Record set:
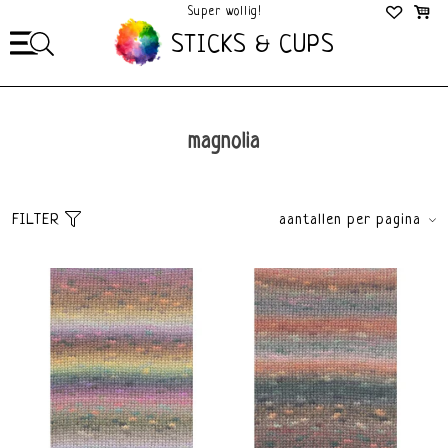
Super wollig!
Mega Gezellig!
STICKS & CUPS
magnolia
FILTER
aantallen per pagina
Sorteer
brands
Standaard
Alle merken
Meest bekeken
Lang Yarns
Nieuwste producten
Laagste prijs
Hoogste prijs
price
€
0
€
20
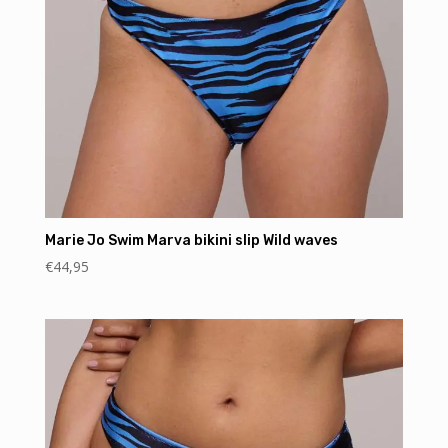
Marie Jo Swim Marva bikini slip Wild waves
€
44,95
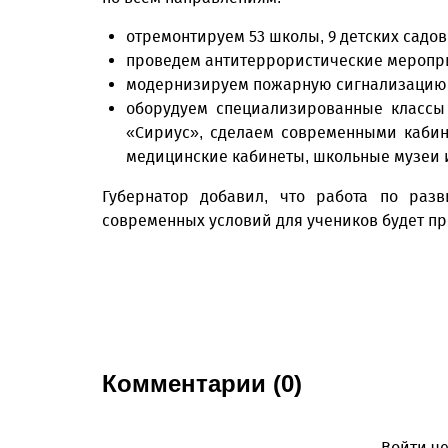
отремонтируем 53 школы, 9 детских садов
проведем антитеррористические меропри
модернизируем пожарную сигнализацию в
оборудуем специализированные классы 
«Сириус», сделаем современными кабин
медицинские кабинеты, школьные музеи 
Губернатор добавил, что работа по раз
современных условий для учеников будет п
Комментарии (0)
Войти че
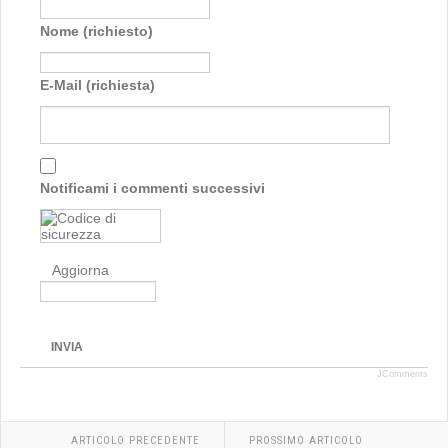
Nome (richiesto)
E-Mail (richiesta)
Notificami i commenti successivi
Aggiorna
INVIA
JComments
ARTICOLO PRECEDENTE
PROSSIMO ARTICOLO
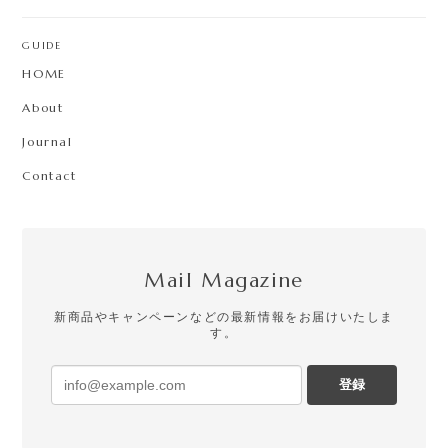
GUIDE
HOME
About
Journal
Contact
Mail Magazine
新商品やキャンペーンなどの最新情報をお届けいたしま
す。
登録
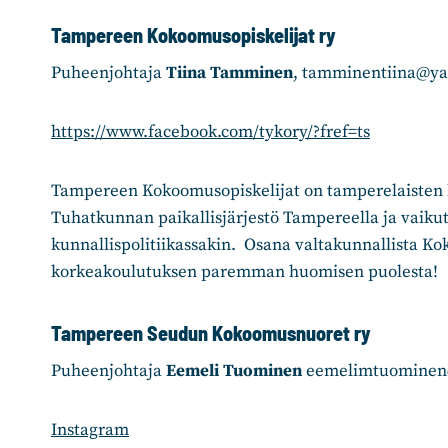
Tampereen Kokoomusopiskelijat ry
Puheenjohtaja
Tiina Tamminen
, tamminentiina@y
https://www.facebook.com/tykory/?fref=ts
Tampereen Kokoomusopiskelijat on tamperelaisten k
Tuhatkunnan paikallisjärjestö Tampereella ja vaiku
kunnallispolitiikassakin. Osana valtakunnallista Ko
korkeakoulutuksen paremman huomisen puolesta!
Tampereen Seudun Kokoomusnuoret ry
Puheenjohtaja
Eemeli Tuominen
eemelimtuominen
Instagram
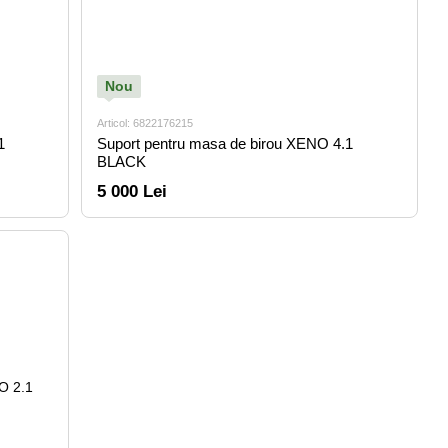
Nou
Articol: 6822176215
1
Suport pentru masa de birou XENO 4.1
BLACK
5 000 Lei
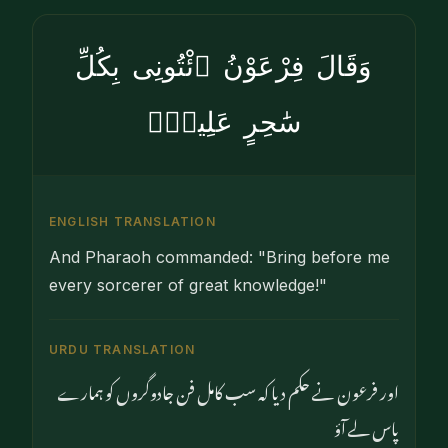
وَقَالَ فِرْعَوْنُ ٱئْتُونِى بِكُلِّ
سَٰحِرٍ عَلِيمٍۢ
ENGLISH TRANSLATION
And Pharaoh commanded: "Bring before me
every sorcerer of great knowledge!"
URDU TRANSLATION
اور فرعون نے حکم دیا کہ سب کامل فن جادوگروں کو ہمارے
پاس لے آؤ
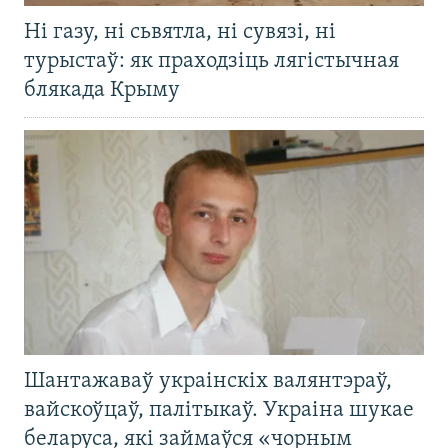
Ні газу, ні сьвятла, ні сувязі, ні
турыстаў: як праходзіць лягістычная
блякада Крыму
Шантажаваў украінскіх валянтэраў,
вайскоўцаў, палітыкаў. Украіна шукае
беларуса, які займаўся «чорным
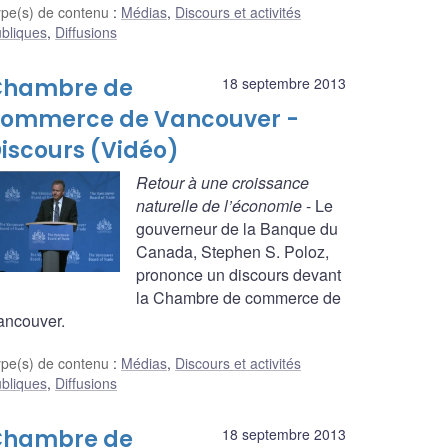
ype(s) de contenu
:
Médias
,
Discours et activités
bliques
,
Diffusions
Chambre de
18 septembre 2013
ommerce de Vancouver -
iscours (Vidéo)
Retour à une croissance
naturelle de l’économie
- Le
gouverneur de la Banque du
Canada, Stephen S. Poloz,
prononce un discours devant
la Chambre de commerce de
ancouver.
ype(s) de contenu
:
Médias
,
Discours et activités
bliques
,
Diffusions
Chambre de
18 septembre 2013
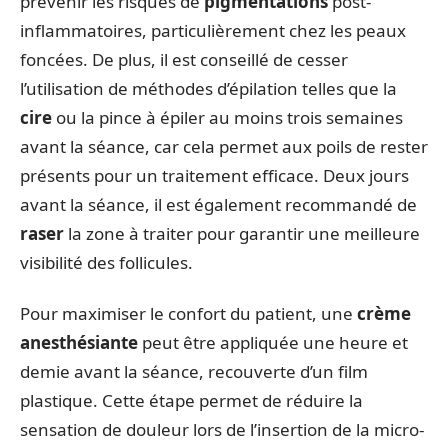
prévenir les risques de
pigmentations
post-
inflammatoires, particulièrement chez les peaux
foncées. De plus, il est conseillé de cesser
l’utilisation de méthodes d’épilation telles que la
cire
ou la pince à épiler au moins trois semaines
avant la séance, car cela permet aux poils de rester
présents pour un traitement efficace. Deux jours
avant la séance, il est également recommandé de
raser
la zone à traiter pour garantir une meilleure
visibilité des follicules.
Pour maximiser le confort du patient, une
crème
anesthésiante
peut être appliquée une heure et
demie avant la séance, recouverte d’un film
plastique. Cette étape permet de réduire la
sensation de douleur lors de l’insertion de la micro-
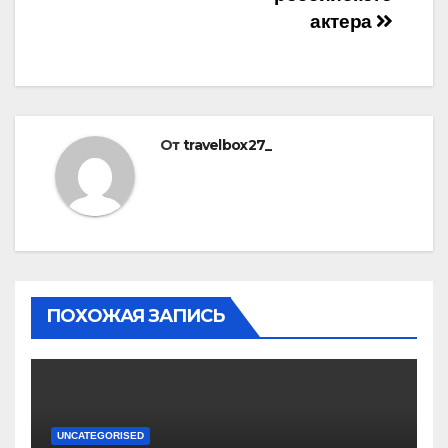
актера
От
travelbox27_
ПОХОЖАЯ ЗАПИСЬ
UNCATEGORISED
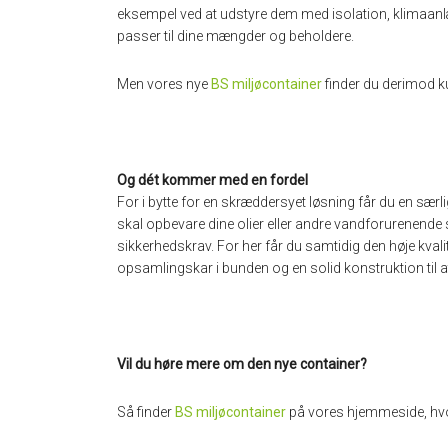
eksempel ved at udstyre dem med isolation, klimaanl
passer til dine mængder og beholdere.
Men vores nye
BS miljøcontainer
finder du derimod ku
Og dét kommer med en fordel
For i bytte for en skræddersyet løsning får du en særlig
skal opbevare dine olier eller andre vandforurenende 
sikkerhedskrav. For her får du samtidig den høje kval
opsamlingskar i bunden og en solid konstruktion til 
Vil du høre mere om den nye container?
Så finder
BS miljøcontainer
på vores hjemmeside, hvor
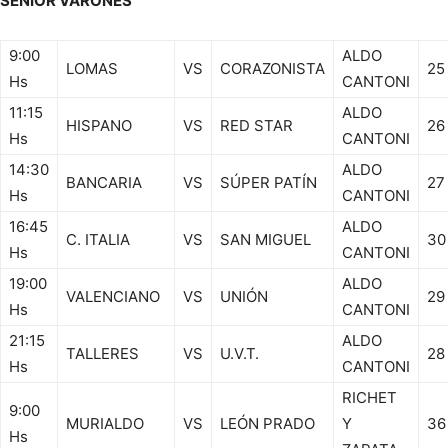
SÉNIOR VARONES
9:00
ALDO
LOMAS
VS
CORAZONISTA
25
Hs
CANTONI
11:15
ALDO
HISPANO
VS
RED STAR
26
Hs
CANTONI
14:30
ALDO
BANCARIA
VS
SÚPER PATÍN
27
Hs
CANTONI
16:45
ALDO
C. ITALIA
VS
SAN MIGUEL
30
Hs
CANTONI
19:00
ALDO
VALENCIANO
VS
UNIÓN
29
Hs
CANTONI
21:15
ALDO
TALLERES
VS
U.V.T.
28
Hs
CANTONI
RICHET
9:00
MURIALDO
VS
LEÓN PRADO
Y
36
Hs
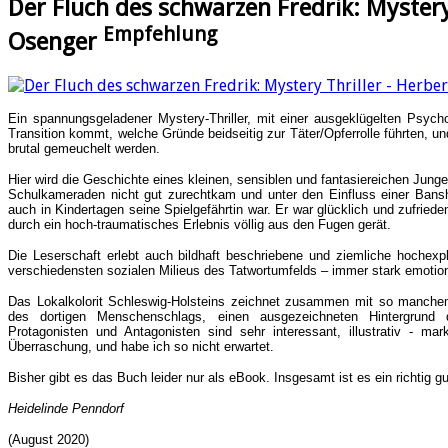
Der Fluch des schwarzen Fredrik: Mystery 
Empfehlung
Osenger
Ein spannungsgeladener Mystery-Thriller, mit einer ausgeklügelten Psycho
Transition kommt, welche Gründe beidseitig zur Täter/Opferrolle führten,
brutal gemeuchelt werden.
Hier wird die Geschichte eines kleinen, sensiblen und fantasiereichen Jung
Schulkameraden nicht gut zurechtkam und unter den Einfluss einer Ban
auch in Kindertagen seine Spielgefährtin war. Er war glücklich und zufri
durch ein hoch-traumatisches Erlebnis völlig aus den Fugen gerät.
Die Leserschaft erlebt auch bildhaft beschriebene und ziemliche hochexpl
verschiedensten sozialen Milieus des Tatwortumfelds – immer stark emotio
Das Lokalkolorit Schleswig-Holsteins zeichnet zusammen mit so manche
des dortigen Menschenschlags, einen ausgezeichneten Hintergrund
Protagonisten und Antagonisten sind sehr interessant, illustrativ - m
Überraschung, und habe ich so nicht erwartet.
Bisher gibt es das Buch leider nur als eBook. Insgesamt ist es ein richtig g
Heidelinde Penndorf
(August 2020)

Task description: The total wanted is the number of lines in the entries above that contain "einer". Give it alone.

Exercise result: 2